Forensic scientists examining the exhumed body of the Frederick germ warfare researcher who died more than 40 years ago days after unwittingly taking LSD in a CIA experiment say they have found skull fractures that could point to homicide rather than the official verdict of suicide.
Frank R. Olson, a civilian researcher at the Army's Fort Detrick, died in a fall from a New York hotel window.
Investigators at George Washington University are making a copy of Mr. Olson's skull to study a number of fractures missed by the first autopsy and to determine whether they are consistent with the original coroner's ruling that his death was a suicide.
The Olson family believes that Mr. Olson did not take his own life and that he might have been killed. Last month, at the request of Mr. Olson's sons, Eric and Nils, an investigative team had Mr. Olson's remains exhumed from a Frederick County cemetery and taken to Hagerstown for an autopsy by a forensic pathologist.
When Mr. Olson died, his family, the New York police and the coroner knew nothing of his experience with LSD. He had become despondent and depressed after taking the drug, but the original investigators of his death believed he was just someone who had come to New York seeking psychiatric help.
Dr. James L. Frost, deputy medical examiner for West Virginia and a former deputy medical examiner for Maryland, conducted the recent autopsy in Hagerstown after the body was exhumed June 2.
He said he can understand why the original medical examiner did not photograph or X-ray the body: The death appeared to be a routine suicide.
"Who knows how many suicides they had that night, that week or that month in New York," Dr. Frost said.
In the mid-1970s, the Olson family and the public learned about the LSD experiment. Questions have haunted them since, and a $750,000 settlement and federal pension -- along with an apology from President Gerald R. Ford -- did not answer them.
James E. Starrs, a forensic scientist and law professor at George Washington, and his team say they hope to find answers. In addition to Dr. Frost's autopsy, a Baltimore physician is running toxicology tests on skin and tissue samples, looking for evidence that could determine whether Mr. Olson was drugged at the time of his death.

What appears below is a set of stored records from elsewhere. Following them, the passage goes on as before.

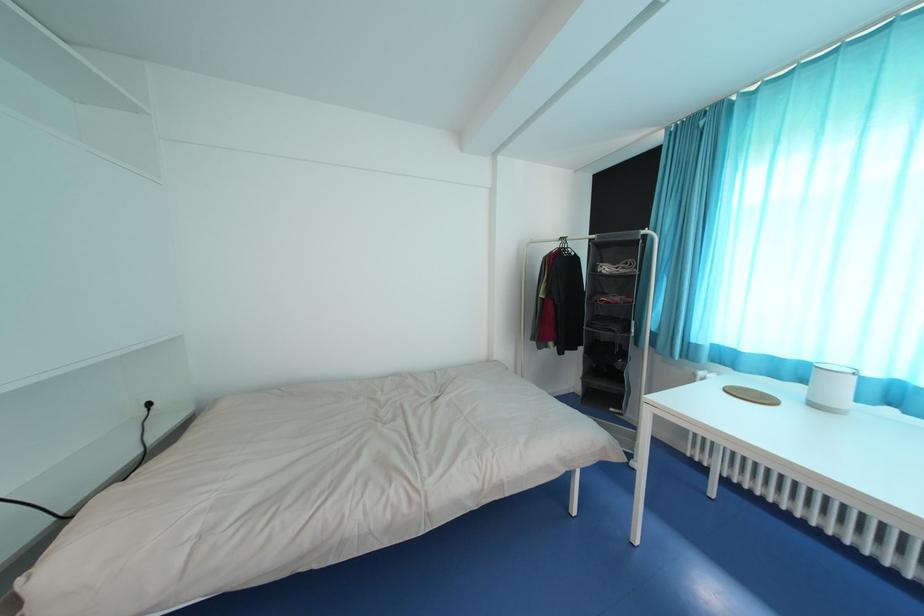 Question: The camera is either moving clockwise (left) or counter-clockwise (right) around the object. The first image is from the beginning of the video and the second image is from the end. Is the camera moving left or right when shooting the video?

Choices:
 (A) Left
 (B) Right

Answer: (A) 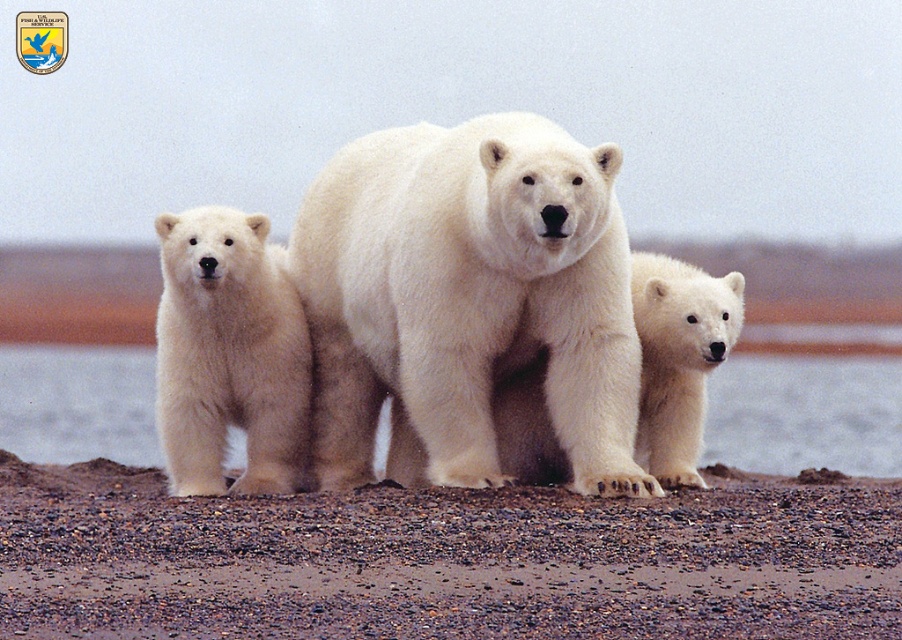 Question: Estimate the real-world distances between objects in this image. Which object is farther from the brown gravel at center?

Choices:
 (A) white fluffy bear cub at center
 (B) white fur water at center
 (C) white fluffy bear at left
 (D) white fur polar bear at center

Answer: (B)

Question: Does white fur water at center come behind white fluffy bear cub at center?

Choices:
 (A) yes
 (B) no

Answer: (A)

Question: Can you confirm if white fur polar bear at center is smaller than white fluffy bear at left?

Choices:
 (A) yes
 (B) no

Answer: (B)

Question: Which point appears farthest from the camera in this image?

Choices:
 (A) (565, 445)
 (B) (228, 461)
 (C) (168, 349)

Answer: (B)

Question: Does white fur water at center have a lesser width compared to white fluffy bear cub at center?

Choices:
 (A) no
 (B) yes

Answer: (A)

Question: Among these objects, which one is farthest from the camera?

Choices:
 (A) white fur water at center
 (B) brown gravel at center
 (C) white fluffy bear cub at center
 (D) white fur polar bear at center

Answer: (A) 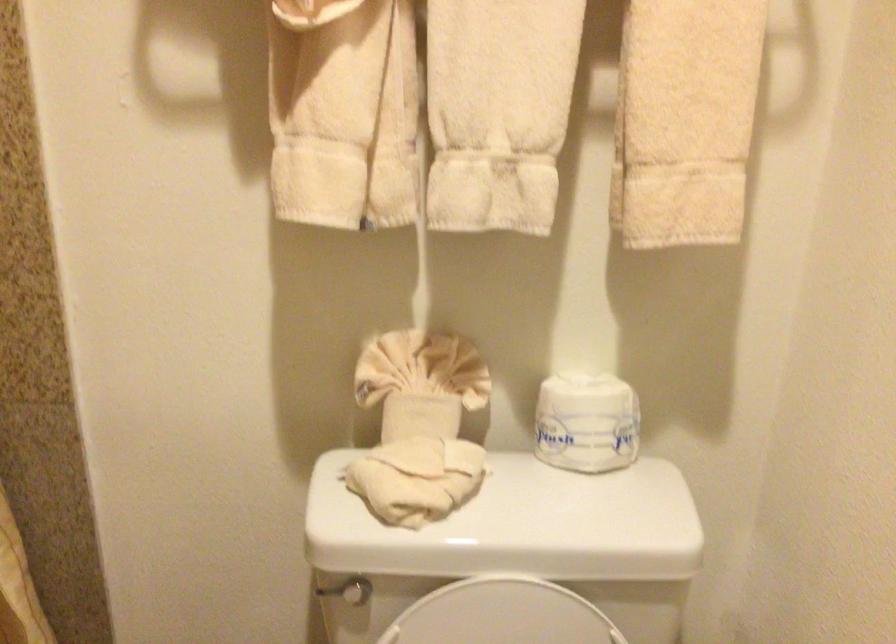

At York College in Pennsylvania, a forensic anthropologist is studying Mr. Olson's bones to try to determine how he sustained his injuries.

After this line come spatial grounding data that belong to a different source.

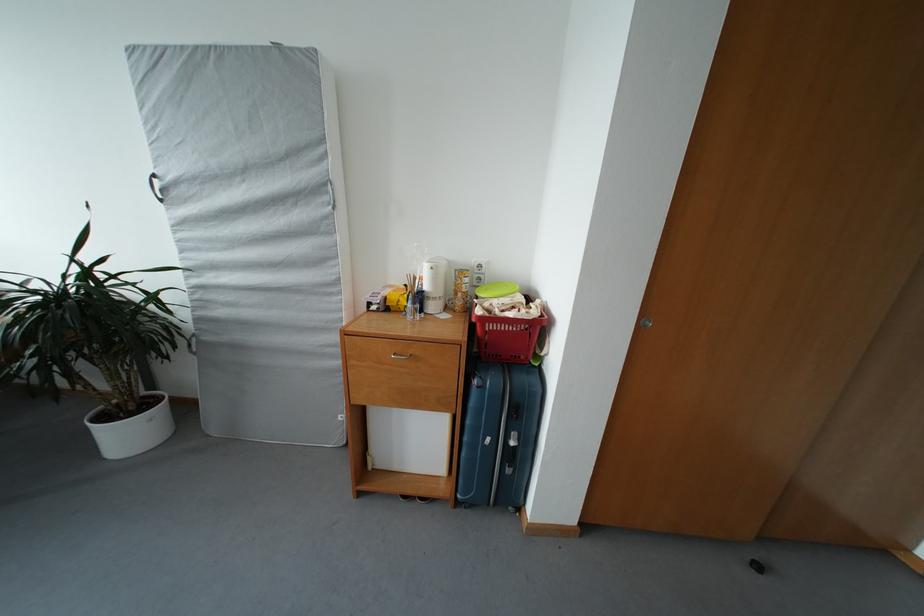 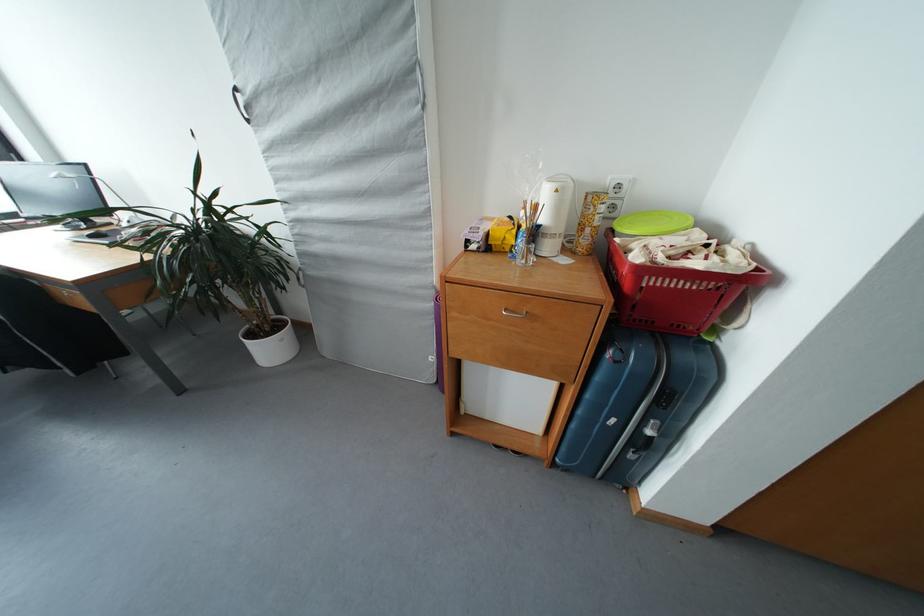 Locate, in the second image, the point that corresponds to point 483,299 in the first image.

(625, 233) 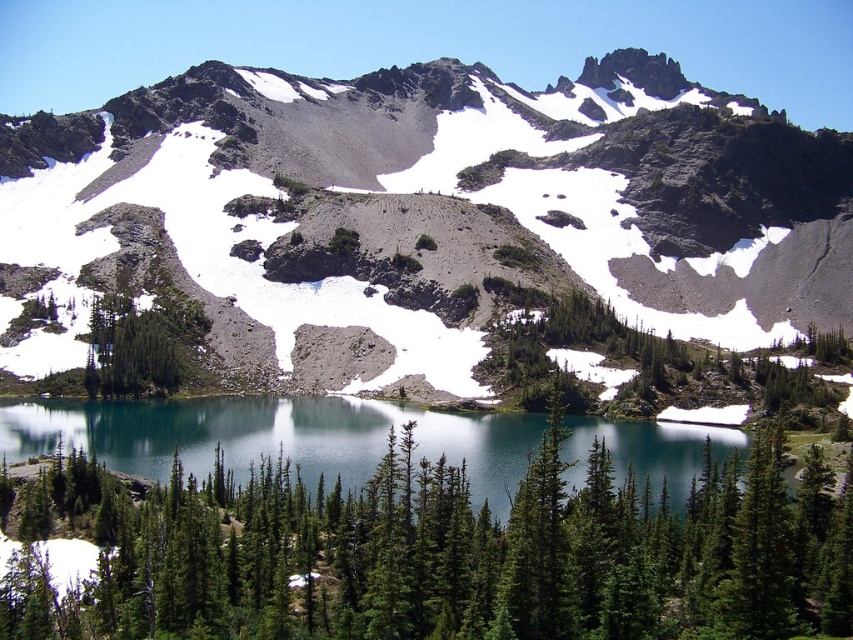 Question: Is green matte tree at center below green glassy water at center?

Choices:
 (A) yes
 (B) no

Answer: (B)

Question: Estimate the real-world distances between objects in this image. Which object is farther from the green matte tree at center-left?

Choices:
 (A) green glassy water at center
 (B) green matte tree at center

Answer: (B)

Question: Is rugged granite mountain at center thinner than green glassy water at center?

Choices:
 (A) no
 (B) yes

Answer: (A)

Question: Among these points, which one is nearest to the camera?

Choices:
 (A) (186, 317)
 (B) (654, 224)

Answer: (A)

Question: Does green matte tree at center lie in front of green matte tree at center-left?

Choices:
 (A) no
 (B) yes

Answer: (B)

Question: Which of the following is the farthest from the observer?

Choices:
 (A) green matte tree at center-left
 (B) green matte tree at center

Answer: (A) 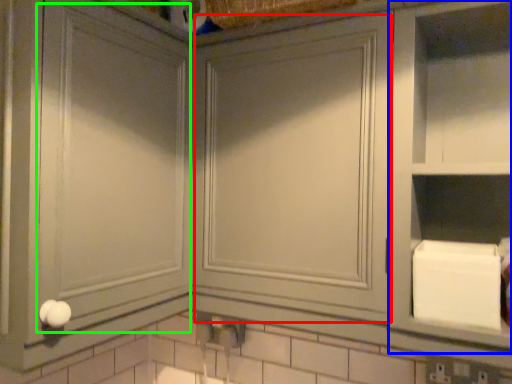 Question: Which object is positioned closest to glass door (highlighted by a red box)? Select from cabinet (highlighted by a blue box) and glass door (highlighted by a green box).

Choices:
 (A) cabinet
 (B) glass door

Answer: (A) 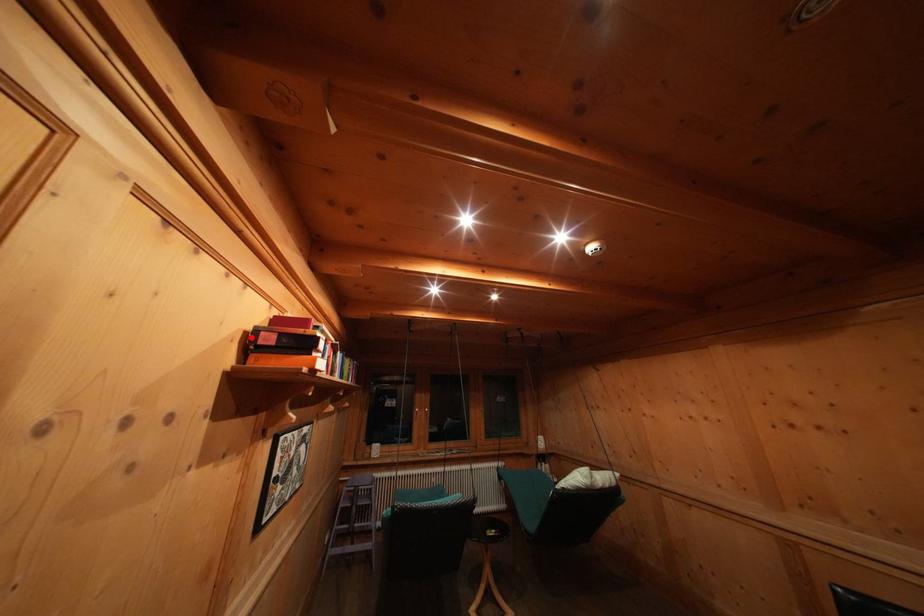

Six weeks into the investigation, the team has drawn no hard conclusions, although its efforts have spawned intriguing questions.

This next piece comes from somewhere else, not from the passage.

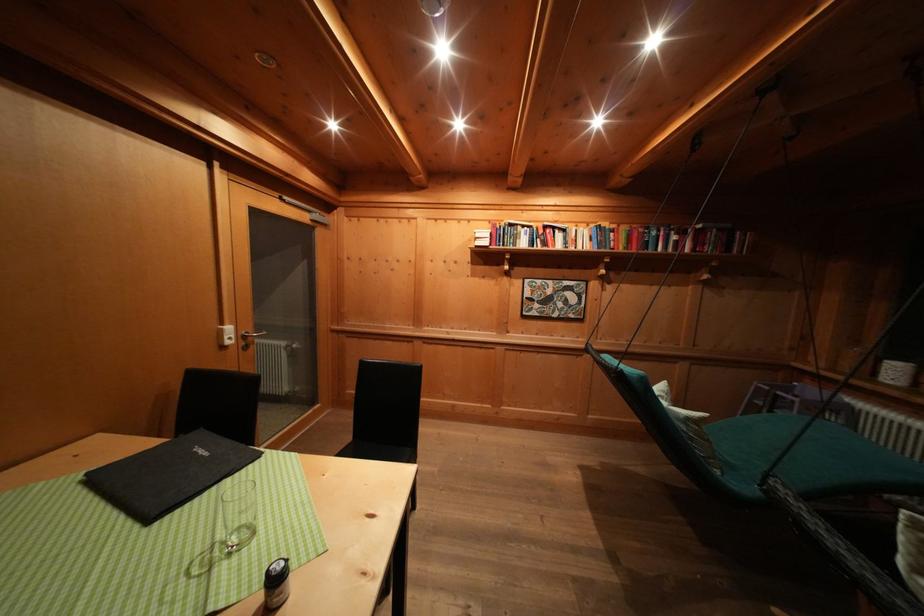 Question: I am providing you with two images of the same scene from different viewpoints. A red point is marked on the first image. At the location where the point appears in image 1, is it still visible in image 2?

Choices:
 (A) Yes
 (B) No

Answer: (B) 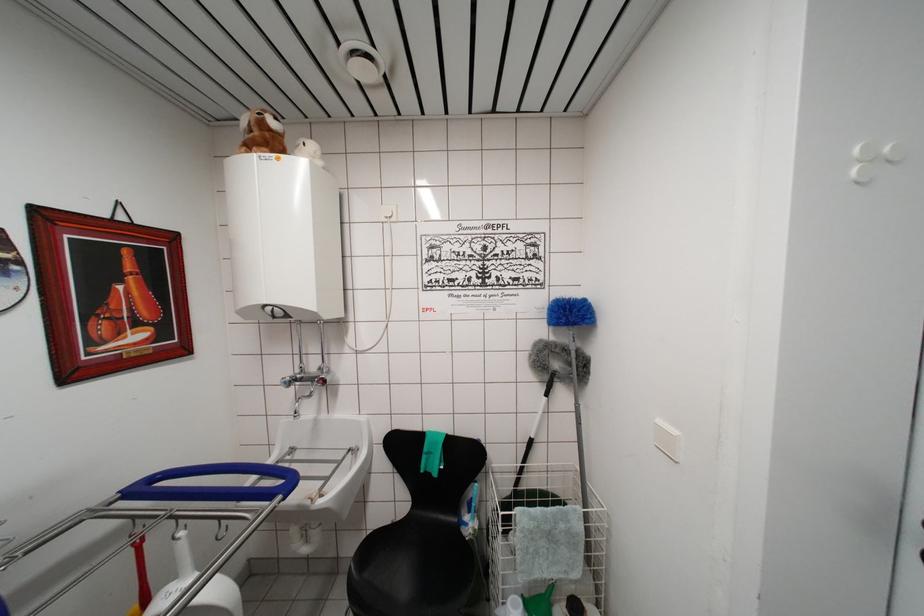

For example, after examining and X-raying the body, researchers discovered many more head injuries than the single, small skull fracture reported in the original autopsy, Mr. Starrs said.
Mr. Olson had a fracture across the top of his skull, from ear to ear, and one at the base of his skull. Further study may reveal more fractures, researchers said.
Dr. Frost said the scientists wonder how Mr. Olson could have sustained so many head injuries when he apparently hit the ground feet first -- both of his legs were broken in the fall.
Mr. Starrs said there are several possible explanations for the additional head wounds. Mr. Olson could have injured his head diving out the window, or he could have hit an obstruction on the way down.
"There have to be explanations," he said. "And one of the possible explanations is homicide, it's quite clear."
Other questions include:
* In the original autopsy, the coroner noted scratches and abrasions on Mr. Olson's face and neck, the kind of injuries expected if someone had crashed face-first through a closed window. But Dr. Frost and other scientists found no such scratches on the corpse.
"Maybe he didn't go out face first," Mr. Starrs said. "Maybe he went out feet first."
* Dr. Robert Lashbrook, a CIA scientist who was in the hotel room with Mr. Olson that night, reported waking to the sound of a crash through the window.
Mr. Starrs said that copies of the original police reports obtained by the family in the 1970s list witnesses who confirmed Dr. Lashbrook's account, but their names were blacked out. Mr. Starrs said he is attempting to get unedited copies of the original reports in hopes of finding the mystery witnesses.
* The night Mr. Olson died, someone may have stayed in the adjacent room, which had a connecting door to Mr. Olson's room. Mr. Starrs is trying to get hotel employees to track down guest register to find out who, if anyone, was in the adjoining room.
The CIA has issued a neutrally worded statement on the latest investigation.
"The death of Frank Olson in 1953 was extensively investigated in the Congress and the executive branch," said spokeswoman Suzanne Wheeler Klein.
"We have read the press reports on the private forensic investigation currently in progress at the behest of the Olson family. If the conclusions of that investigation include any new information on the case, it obviously should be brought to the attention of the law enforcement authorities."